If David Hudak really did have the missiles and warheads the ATF said he did, then it raises a number of troubling questions for Hudak and law enforcement agencies on both sides of the border.
How did Hudak get his hands on this stockpile in the first place? What's more, how, as court documents indicate, was he able to move 2,400 so-called missiles across the U.S. into Canada and back without customs officers ever batting an eye?
There is one person who knows for certain and he's been locked inside a New Mexico jail for the past seven months.
The Torance County Detention Facility just outside Albuquerque, New Mexico has been home for David Hudak since August. The local media have dubbed him 'the missile man'.
Hudak has mostly kept to himself during the months he's spent in prison. Never speaking publicly about the charges against him, until now.
"I'm outraged, humiliated... I'm not a threat to anybody on the legitimate side of the law. That's for sure."
Hudak says that the weapons found on his property by the ATF are not what they seem.
"They are not in fact a warhead, and they certainly are not missiles or missile-assemblies... They are an explosive. They are an energetic material. They were shipped as such, stored as such and had in the past been utilized as such. But they are not warheads. If they were, they would be on the complete SMAW [Shoulder Mounted Assault Weapon] assembly in the U.S. government's inventory somewhere. They would not be in a commercial company and reported being used as a demolition product on demolition jobs."
Hudak's lawyers Bob Gorence and Tim Padilla say they have documents to prove that what the ATF found on HEAT's property had been repeatedly classified as explosive charges, not missiles or warheads.
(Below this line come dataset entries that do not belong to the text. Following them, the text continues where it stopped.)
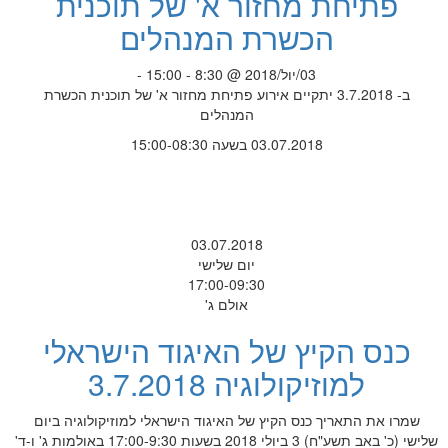
פתיחת מחזור א' של תוכנית
הכשרת המנהלים
03/יול/2018 @ 8:30 - 15:00 -
ב- 3.7.2018 יתקיים אירוע פתיחת מחזור א' של תוכנית הכשרת
המנהלים
03.07.2018 בשעה 15:00-08:30
03.07.2018
יום שלישי
17:00-09:30
אולם ג'
כנס הקיץ של האיגוד הישראלי
למוזיקולוגיה 3.7.2018
שמרו את התאריך כנס הקיץ של האיגוד הישראלי למוזיקולוגיה ביום
שלישי (כ' באב תשע"ח) 3 ביולי 2018 בשעות 17:00-9:30 באולמות ג' ו-ד'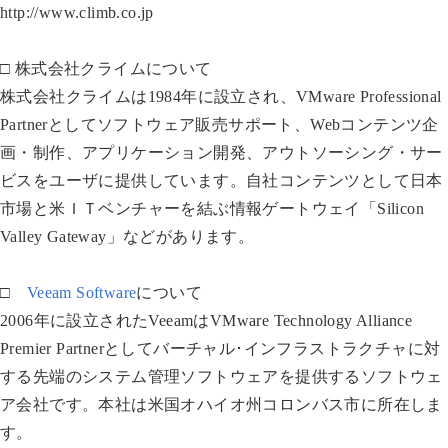
http://www.climb.co.jp
□ 株式会社クライムについて
株式会社クライムは1984年に設立され、VMware Professional
Partnerとしてソフトウェア販売サポート、Webコンテンツ企
画・制作、アプリケーション開発、アウトソーシング・サー
ビスをユーザに提供しています。自社コンテンツとして日本
市場と米ＩＴベンチャーを結ぶ情報ゲートウェイ「Silicon
Valley Gateway」などがあります。
□
Veeam Software
について
2006年に設立されたVeeamはVMware Technology Alliance
Premier Partnerとしてバーチャル･インフラストラクチャに対
する先端のシステム管理ソフトウェアを提供するソフトウェ
ア会社です。本社は米国オハイオ州コロンバス市に所在しま
す。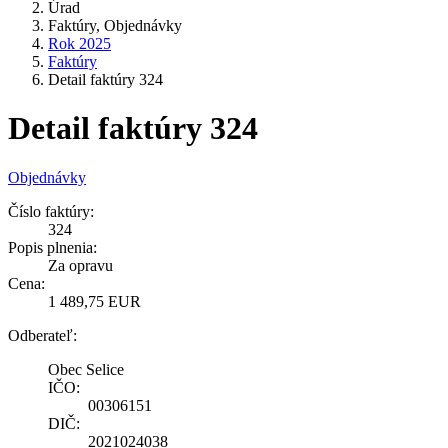
Úrad
Faktúry, Objednávky
Rok 2025
Faktúry
Detail faktúry 324
Detail faktúry 324
Objednávky
Číslo faktúry:
324
Popis plnenia:
Za opravu
Cena:
1 489,75 EUR
Odberateľ:
Obec Selice
IČO:
00306151
DIČ:
2021024038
"They were then shipped via a commercial shipper, through the United States, cleared Canada Customs, and again above board... informing Canadian governmental officials at Energy Mines and Resources what exactly was going up there... the shipping documents on the way back, where the process was reversed, again with a bill of Lading from the commercial shipper," says Gorence.
His lawyers says the estimates of their worth have also been over inflated by the ATF. According to the bill of sale, Hudak
paid $3,300 for the explosives.
Documents also indicate that in April and July 2002, both the FBI and the ATF had inspected HEAT's property including the bunkers where the explosives were stored.
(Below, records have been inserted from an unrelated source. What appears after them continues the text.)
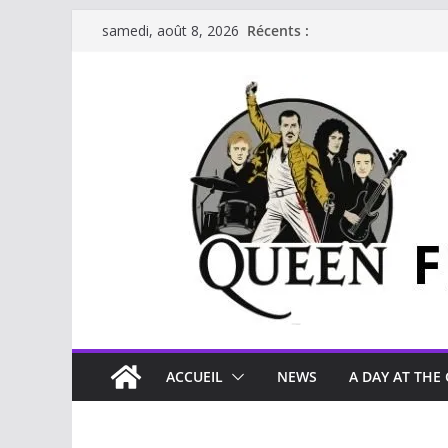
Récents :
samedi, août 8, 2026
ACCUEIL
NEWS
A DAY AT THE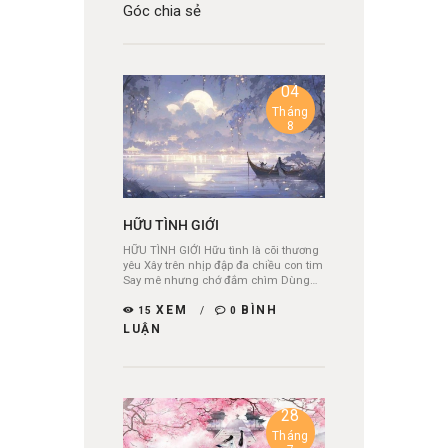
Góc chia sẻ
04
Tháng
8
HỮU TÌNH GIỚI
HỮU TÌNH GIỚI Hữu tình là cõi thương
yêu Xây trên nhịp đập đa chiều con tim
Say mê nhưng chớ đắm chìm Dùng…
XEM
BÌNH
15
0
LUẬN
28
Tháng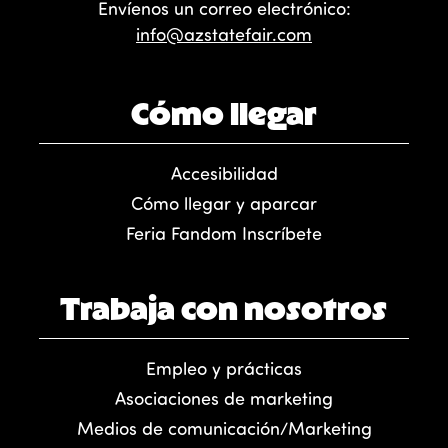
Envíenos un correo electrónico:
info@azstatefair.com
Cómo llegar
Accesibilidad
Cómo llegar y aparcar
Feria Fandom Inscríbete
Trabaja con nosotros
Empleo y prácticas
Asociaciones de marketing
Medios de comunicación/Marketing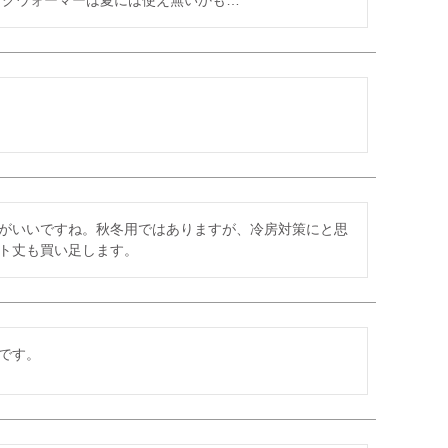
ックウォーマーは夏には使え無いかも…
がいいですね。秋冬用ではありますが、冷房対策にと思
ト丈も買い足します。
です。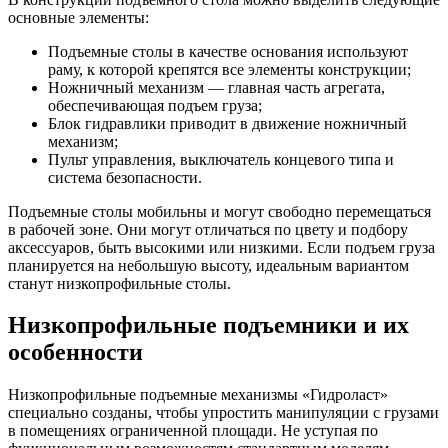
основные элементы:
Подъемные столы в качестве основания используют
раму, к которой крепятся все элементы конструкции;
Ножничный механизм — главная часть агрегата,
обеспечивающая подъем груза;
Блок гидравлики приводит в движение ножничный
механизм;
Пульт управления, выключатель концевого типа и
система безопасности.
Подъемные столы мобильны и могут свободно перемещаться
в рабочей зоне. Они могут отличаться по цвету и подбору
аксессуаров, быть высокими или низкими. Если подъем груза
планируется на небольшую высоту, идеальным вариантом
станут низкопрофильные столы.
Низкопрофильные подъемники и их
особенности
Низкопрофильные подъемные механизмы «Гидроласт»
специально созданы, чтобы упростить манипуляции с грузами
в помещениях ограниченной площади. Не уступая по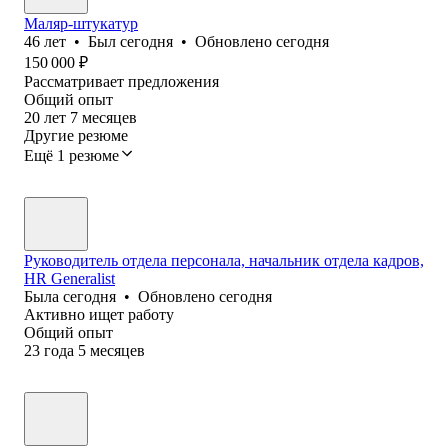
Маляр-штукатур
46
лет
•
Был
сегодня
•
Обновлено
сегодня
150 000
₽
Рассматривает предложения
Общий опыт
20
лет
7
месяцев
Другие резюме
Ещё 1 резюме
Руководитель отдела персонала, начальник отдела кадров,
HR Generalist
Была
сегодня
•
Обновлено
сегодня
Активно ищет работу
Общий опыт
23
года
5
месяцев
U.S. prosecutors in court portrayed David Hudak as a national security threat. W-FIVE requested to speak with prosecutors and the ATF in New Mexico and in Washington about the raid and the case they have against Hudak. They declined while the matter is before the courts.
Hank Lavery is a former air force pilot who now runs Security Assistance International in Washington, D.C. He applies for U.S. State Department licenses for companies like HEAT and was working on HEAT's permits at the time of the raid.
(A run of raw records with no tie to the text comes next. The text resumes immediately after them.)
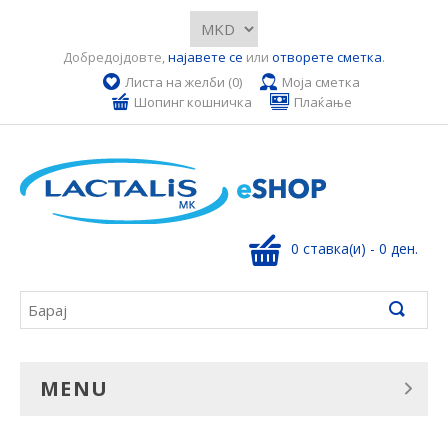
Добредојдовте,
најавете се
или
отворете сметка
.
Листа на желби (0)
Моја сметка
Шопинг кошничка
Плаќање
0 ставка(и) - 0 ден.
MENU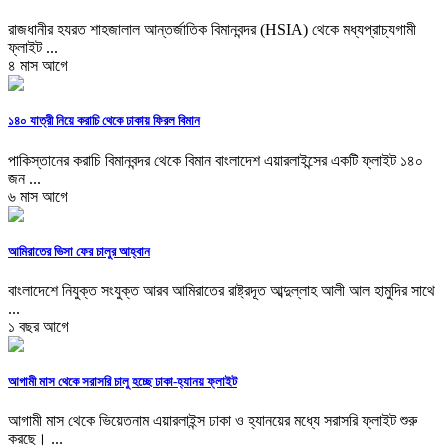
রাজধানীর হযরত শাহজালাল আন্তর্জাতিক বিমানবন্দর (HSIA) থেকে মধ্যপ্রাচ্যগামী
ফ্লাইট ...
৪ মাস আগে
১৪০ যাত্রী নিয়ে করাচি থেকে ঢাকায় ফিরল বিমান
পাকিস্তানের করাচি বিমানবন্দর থেকে বিমান বাংলাদেশ এয়ারলাইন্সের একটি ফ্লাইট ১৪০
জন ...
৬ মাস আগে
আমিরাতের ভিসা ফের চালুর আহ্বান
বাংলাদেশে নিযুক্ত সংযুক্ত আরব আমিরাতের রাষ্ট্রদূত আব্দুল্লাহ আলী আল হামুদির সাথে
...
১ বছর আগে
আগামী মাস থেকে সরাসরি চালু হচ্ছে ঢাকা-হ্যানয় ফ্লাইট
আগামী মাস থেকে ভিয়েতনাম এয়ারলাইন্স ঢাকা ও হ্যানয়ের মধ্যে সরাসরি ফ্লাইট শুরু
করছে। ...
Lavery believes Hudak as a Canadian has been unfairly targetted and finds it peculiar that no other company officials from HEAT, all of whom are American, face any charges.
"I just don't see that we have a criminal here. We just have somebody who is gone afoul of the licensing process perhaps, and should be straightened out in a rather routine way rather than held in jail without bond."
But whatever the reason, it doesn't make it any easier for Hudak.
"How this could have happened? It's degrading. It's humiliating, makes you angry. I have to believe in the long term. In the trial, it will all come out. Justice has got to prevail in this thing."